Your assignment: The material below should be copied line for line, please, with pictures omitted.

┄┄┄┄┄┄┄┄┄┄┄┄┄┄┄┄┄┄┄┄

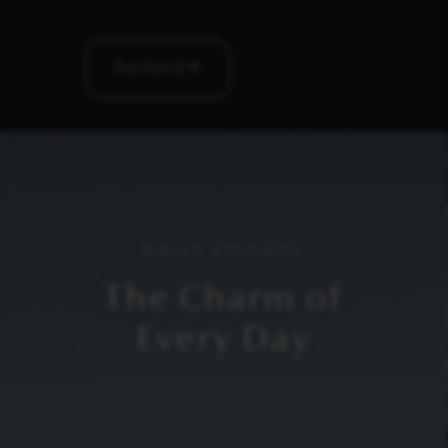
Aanbod
DAILY DRIVERS
The Charm of
Every Day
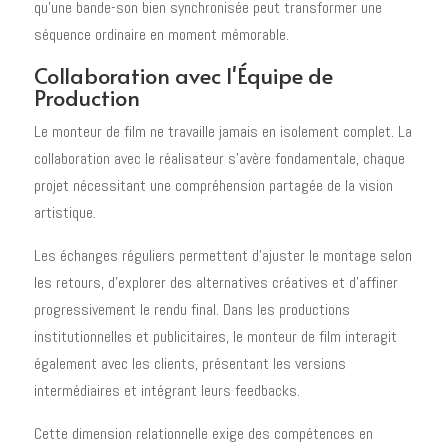
qu'une bande-son bien synchronisée peut transformer une
séquence ordinaire en moment mémorable.
Collaboration avec l'Équipe de
Production
Le monteur de film ne travaille jamais en isolement complet. La
collaboration avec le réalisateur s'avère fondamentale, chaque
projet nécessitant une compréhension partagée de la vision
artistique.
Les échanges réguliers permettent d'ajuster le montage selon
les retours, d'explorer des alternatives créatives et d'affiner
progressivement le rendu final. Dans les productions
institutionnelles et publicitaires, le monteur de film interagit
également avec les clients, présentant les versions
intermédiaires et intégrant leurs feedbacks.
Cette dimension relationnelle exige des compétences en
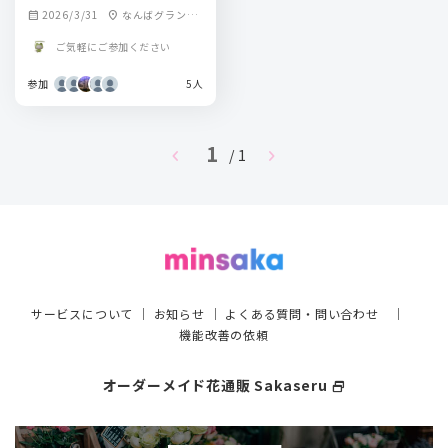
2026/3/31
なんばグランド
calendar_month
location_on
花月
ご気軽にご参加ください
参加
5人
1
chevron_left
chevron_right
/ 1
サービスについて
｜
お知らせ
｜
よくある質問・問い合わせ
｜
機能改善の依頼
オーダーメイド花通販 Sakaseru
select_window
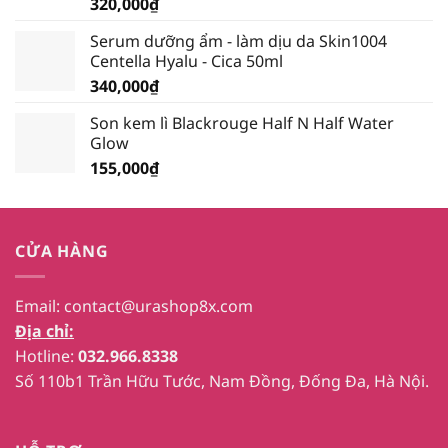
320,000
₫
Serum dưỡng ẩm - làm dịu da Skin1004
Centella Hyalu - Cica 50ml
340,000
₫
Son kem lì Blackrouge Half N Half Water
Glow
155,000
₫
CỬA HÀNG
Email:
contact@urashop8x.com
Địa chỉ:
Hotline:
032.966.8338
Số 110b1 Trần Hữu Tước, Nam Đồng, Đống Đa, Hà Nội.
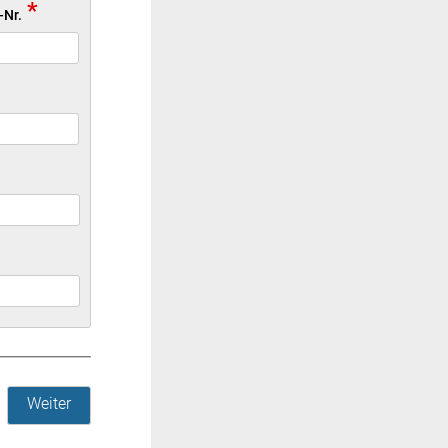
*
-Nr.
Weiter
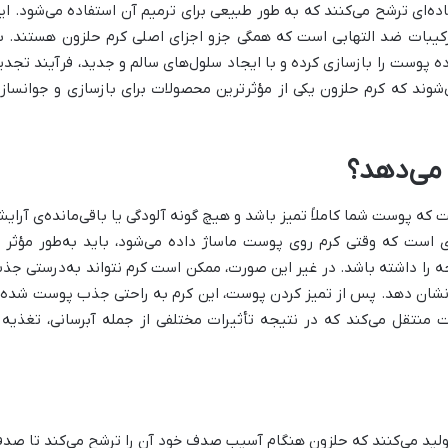
ده‌ای ترشح می‌کنند که به طور طبیعی برای ترمیم آن استفاده می‌شود. ای
 ترکیبات ضد التهابی است که همگی جزو اجزای اصلی کرم حلزون هستند. ب
 پوست را بازسازی کرده و با ایجاد سلول‌های سالم و جدید، فرآیند تجدی
‌شوند که کرم حلزون یکی از مؤثرترین محصولات برای بازسازی و جوانساز
 می‌دهد؟
ت که پوست شما کاملاً تمیز باشد و هیچ گونه آلودگی یا باقی‌مانده‌ی آرای
ی است که وقتی کرم روی پوست ماساژ داده می‌شود، باید به‌طور مؤثر ب
ه را داشته باشد. در غیر این صورت، ممکن است کرم نتواند به‌درستی جذ
 نشان دهد. پس از تمیز کردن پوست، این کرم به راحتی جذب پوست شده 
 منتقل می‌کند که در نتیجه تأثیرات مختلفی از جمله آبرسانی، تغذیه 
 حلزون ماده‌ای به نام Celltone را تولید می‌کنند که حلزون هنگام آسیب صدف خود آن را ترشح می‌کند تا ص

┄┄┄┄┄┄┄┄┄┄┄┄┄┄┄┄┄┄┄┄

Answer to this exercise:
Aanbod
DAILY DRIVERS
The Charm of
Every Day
qu'une bande-son bien synchronisée peut transformer une
séquence ordinaire en moment mémorable.
Collaboration avec l'Équipe de
Production
Le monteur de film ne travaille jamais en isolement complet. La
collaboration avec le réalisateur s'avère fondamentale, chaque
projet nécessitant une compréhension partagée de la vision
artistique.
Les échanges réguliers permettent d'ajuster le montage selon
les retours, d'explorer des alternatives créatives et d'affiner
progressivement le rendu final. Dans les productions
institutionnelles et publicitaires, le monteur de film interagit
également avec les clients, présentant les versions
intermédiaires et intégrant leurs feedbacks.
Cette dimension relationnelle exige des compétences en
2026/3/31
なんばグランド
calendar_month
location_on
花月
ご気軽にご参加ください
参加
5人
1
chevron_left
chevron_right
/ 1
サービスについて
｜
お知らせ
｜
よくある質問・問い合わせ
｜
機能改善の依頼
オーダーメイド花通販 Sakaseru
select_window
320,000
₫
Serum dưỡng ẩm - làm dịu da Skin1004
Centella Hyalu - Cica 50ml
340,000
₫
Son kem lì Blackrouge Half N Half Water
Glow
155,000
₫
CỬA HÀNG
Email:
contact@urashop8x.com
Địa chỉ:
Hotline:
032.966.8338
Số 110b1 Trần Hữu Tước, Nam Đồng, Đống Đa, Hà Nội.
*
-Nr.
Weiter
ده‌ای ترشح می‌کنند که به طور طبیعی برای ترمیم آن استفاده می‌شود. ای
 ترکیبات ضد التهابی است که همگی جزو اجزای اصلی کرم حلزون هستند. ب
 پوست را بازسازی کرده و با ایجاد سلول‌های سالم و جدید، فرآیند تجدی
‌شوند که کرم حلزون یکی از مؤثرترین محصولات برای بازسازی و جوانساز
 می‌دهد؟
ت که پوست شما کاملاً تمیز باشد و هیچ گونه آلودگی یا باقی‌مانده‌ی آرای
ی است که وقتی کرم روی پوست ماساژ داده می‌شود، باید به‌طور مؤثر ب
ه را داشته باشد. در غیر این صورت، ممکن است کرم نتواند به‌درستی جذ
 نشان دهد. پس از تمیز کردن پوست، این کرم به راحتی جذب پوست شده 
 منتقل می‌کند که در نتیجه تأثیرات مختلفی از جمله آبرسانی، تغذیه 
 حلزون ماده‌ای به نام Celltone را تولید می‌کنند که حلزون هنگام آسیب صدف خود آن را ترشح می‌کند تا ص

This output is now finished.